* [Saved data entries]:
■ ■ ■

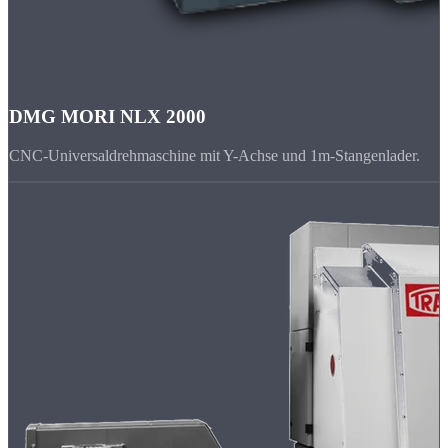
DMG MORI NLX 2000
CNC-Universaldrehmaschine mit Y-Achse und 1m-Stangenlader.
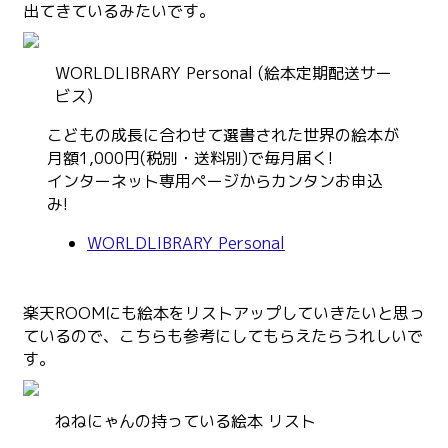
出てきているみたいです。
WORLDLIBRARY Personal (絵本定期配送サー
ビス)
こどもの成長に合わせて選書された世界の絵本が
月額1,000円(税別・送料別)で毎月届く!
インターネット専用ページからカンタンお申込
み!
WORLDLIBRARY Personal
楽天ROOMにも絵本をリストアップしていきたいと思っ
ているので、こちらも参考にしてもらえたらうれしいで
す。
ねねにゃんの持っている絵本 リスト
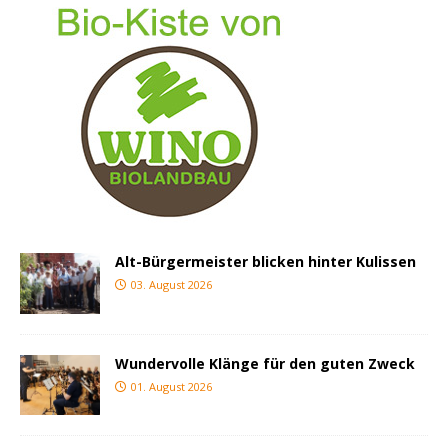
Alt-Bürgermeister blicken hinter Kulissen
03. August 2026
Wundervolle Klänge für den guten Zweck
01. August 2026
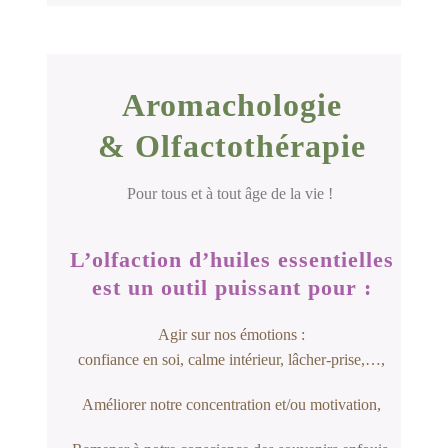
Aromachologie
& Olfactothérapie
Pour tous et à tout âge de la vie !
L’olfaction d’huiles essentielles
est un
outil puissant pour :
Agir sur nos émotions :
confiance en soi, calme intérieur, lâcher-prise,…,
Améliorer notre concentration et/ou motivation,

■ ■ ■

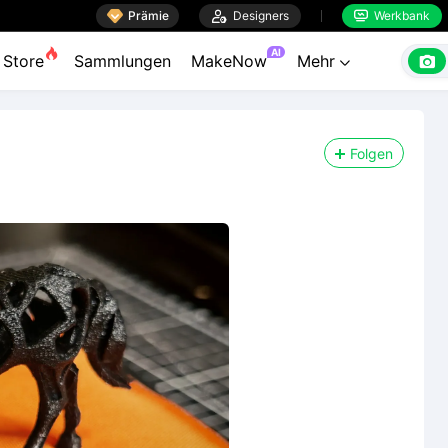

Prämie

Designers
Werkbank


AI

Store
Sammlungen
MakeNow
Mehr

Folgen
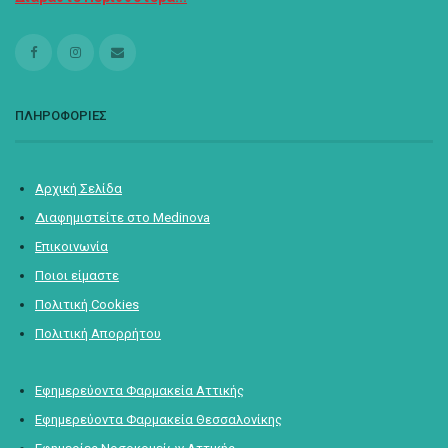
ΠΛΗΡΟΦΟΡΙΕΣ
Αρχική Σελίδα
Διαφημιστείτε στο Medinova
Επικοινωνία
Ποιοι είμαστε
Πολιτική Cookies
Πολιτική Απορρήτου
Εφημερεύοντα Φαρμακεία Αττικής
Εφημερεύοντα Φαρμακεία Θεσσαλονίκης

■ ■ ■

* [Task description]:
Both boundary lines included, write out word for word only the lines above from the one containing "CNC-Universaldrehmaschine mit Y-Achse" to the one containing "Améliorer notre concentration", leaving out any pictures.

* [Answer to this task]:
CNC-Universaldrehmaschine mit Y-Achse und 1m-Stangenlader.
出てきているみたいです。
WORLDLIBRARY Personal (絵本定期配送サー
ビス)
こどもの成長に合わせて選書された世界の絵本が
月額1,000円(税別・送料別)で毎月届く!
インターネット専用ページからカンタンお申込
み!
WORLDLIBRARY Personal
楽天ROOMにも絵本をリストアップしていきたいと思っ
ているので、こちらも参考にしてもらえたらうれしいで
す。
ねねにゃんの持っている絵本 リスト
Alt-Bürgermeister blicken hinter Kulissen
03. August 2026
Wundervolle Klänge für den guten Zweck
01. August 2026
Aromachologie
& Olfactothérapie
Pour tous et à tout âge de la vie !
L’olfaction d’huiles essentielles
est un
outil puissant pour :
Agir sur nos émotions :
confiance en soi, calme intérieur, lâcher-prise,…,
Améliorer notre concentration et/ou motivation,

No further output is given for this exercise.